TASK TO COMPLETE:
Find every line below with the word "TMview". Then give only how many there are.

** DATA FOR REVIEW follows **

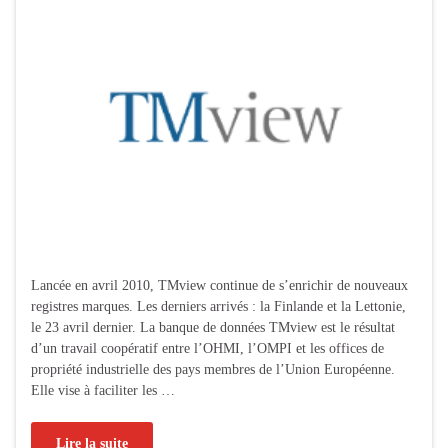
Lancée en avril 2010, TMview continue de s’enrichir de nouveaux
registres marques. Les derniers arrivés : la Finlande et la Lettonie,
le 23 avril dernier. La banque de données TMview est le résultat
d’un travail coopératif entre l’OHMI, l’OMPI et les offices de
propriété industrielle des pays membres de l’Union Européenne.
Elle vise à faciliter les …
Lire la suite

** End of DATA FOR REVIEW **

YOUR RESPONSE:
2